Going further, these additional improvements and upgrades will be crucial to add to the current PHP knowledge and expertise:

  • Extensive library access – PHP has a vast standard library offering superb modules and built-in functions. These built-in functions (and modules) make it easy for developers to work on most tasks without significant and tedious efforts. This will help manipulate strings, handle file operations, or even do database work.

  • Notable simplicity of usage – PHP is known for being simple to use. Its syntax is straightforward to learn, so developers of various levels can work with it, quickly write code and build web apps.

  • A rich framework ecosystem – PHP frameworks such as Laravel, CodeIgniter, and Symfony are significant assets for building web apps. Again, we have many incredible built-in features such as database abstraction, form validation, routing, and security, all cutting development time significantly. With this, the developer may also reuse code and scale apps much easier.

  • AI in PHP programmingWith PHP, developers can easily integrate AI through many frameworks and libraries. Certain preferred libraries of PHP are Rubix ML and PHP-ML, and they offer many algorithms (e.g., decision trees, clustering, and neural networks). Such algorithms are best used for the development of intelligent apps. On the other hand, the frameworks of PHP, such as Symfony and Laravel, offer extensions and various tools for smooth working with AI libraries. This also helps majorly with the integration of AI features in web apps.

  • Cross-platform compatibility – It is great to know that PHP efficiently runs on more operating systems, including macOS, Windows, and Linux. This means developers can efficiently work in different environments without reinventing the code. PHP apps are easily deployed on many hosting platforms.

  • Integration capabilities – Integration with web servers, various databases, and technologies has never been easier than now. PHP has robust support for databases such as SQLite, PostgreSQL, and MySQL for easy data manipulation. With protocols such as HTTP, PHP easily communicates with web servers and interacts with other services through APIs.

  • Active and large community – In the developer communities, the PHP developers can get support and assistance for their work and will have better access to anything new in development. These communities constantly discuss online forums, tutorials, documentation, user-contributed libraries, and more worth knowing.
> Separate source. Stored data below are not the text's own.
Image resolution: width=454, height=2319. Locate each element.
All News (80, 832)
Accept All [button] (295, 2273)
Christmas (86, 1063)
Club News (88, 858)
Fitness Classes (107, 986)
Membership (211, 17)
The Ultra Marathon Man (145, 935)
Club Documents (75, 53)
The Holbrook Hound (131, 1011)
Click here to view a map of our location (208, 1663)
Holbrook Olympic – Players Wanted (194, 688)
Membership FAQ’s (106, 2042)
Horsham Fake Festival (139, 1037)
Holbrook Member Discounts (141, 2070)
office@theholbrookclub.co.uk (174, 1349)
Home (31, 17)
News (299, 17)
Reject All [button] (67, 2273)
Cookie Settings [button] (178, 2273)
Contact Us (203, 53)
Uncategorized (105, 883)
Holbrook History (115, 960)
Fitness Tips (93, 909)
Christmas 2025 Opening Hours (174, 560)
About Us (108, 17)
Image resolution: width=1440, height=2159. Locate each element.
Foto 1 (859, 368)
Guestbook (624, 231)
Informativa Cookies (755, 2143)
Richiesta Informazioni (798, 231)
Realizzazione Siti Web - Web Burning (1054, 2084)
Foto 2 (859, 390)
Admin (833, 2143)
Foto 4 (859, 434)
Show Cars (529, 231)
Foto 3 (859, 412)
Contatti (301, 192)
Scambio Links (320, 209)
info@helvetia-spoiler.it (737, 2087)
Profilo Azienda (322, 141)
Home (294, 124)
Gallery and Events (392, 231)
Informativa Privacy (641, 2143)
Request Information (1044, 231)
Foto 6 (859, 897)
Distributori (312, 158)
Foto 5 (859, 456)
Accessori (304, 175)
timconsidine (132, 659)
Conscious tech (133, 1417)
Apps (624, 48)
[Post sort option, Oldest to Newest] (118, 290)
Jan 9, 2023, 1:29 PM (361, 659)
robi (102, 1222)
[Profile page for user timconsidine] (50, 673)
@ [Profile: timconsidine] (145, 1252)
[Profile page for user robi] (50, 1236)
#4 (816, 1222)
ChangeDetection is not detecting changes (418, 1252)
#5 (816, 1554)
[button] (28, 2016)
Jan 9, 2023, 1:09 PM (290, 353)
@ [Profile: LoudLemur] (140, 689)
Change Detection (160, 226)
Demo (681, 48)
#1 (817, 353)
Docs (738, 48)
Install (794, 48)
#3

It is not just important to mention changes and trends in PHP to keep an eye on. To be a good PHP developer, there must be a desire to learn and upskill. Logically, without the willingness to learn, the PHP developer won't upskill or introduce PHP novelties into your business.

“There are several consequences to a business this way. Building and maintaining web apps becomes difficult. Engagement deadlines will suffer, just as the scaling of apps will. Also, updates won't be conducted on time, and compatibility will be faulty between browsers and software versions.”

Lack of expertise and no desire to upskill in PHP will also create more issues down the road.

“All of this results in poor code quality, decreased performance of websites, apps, and security vulnerabilities. Businesses will not easily access solutions of PHP communities or implement the best strategies out there too.”

Final thoughts

Finding great PHP developers can be easy if you know where to look. Most importantly, you'll recognize skilled developers' proactive attitude and desire to stay informed, learn, and use the latest PHP trends and changes. And only those eager to upskill their knowledge can help any business thrive in the highly competitive IT industry.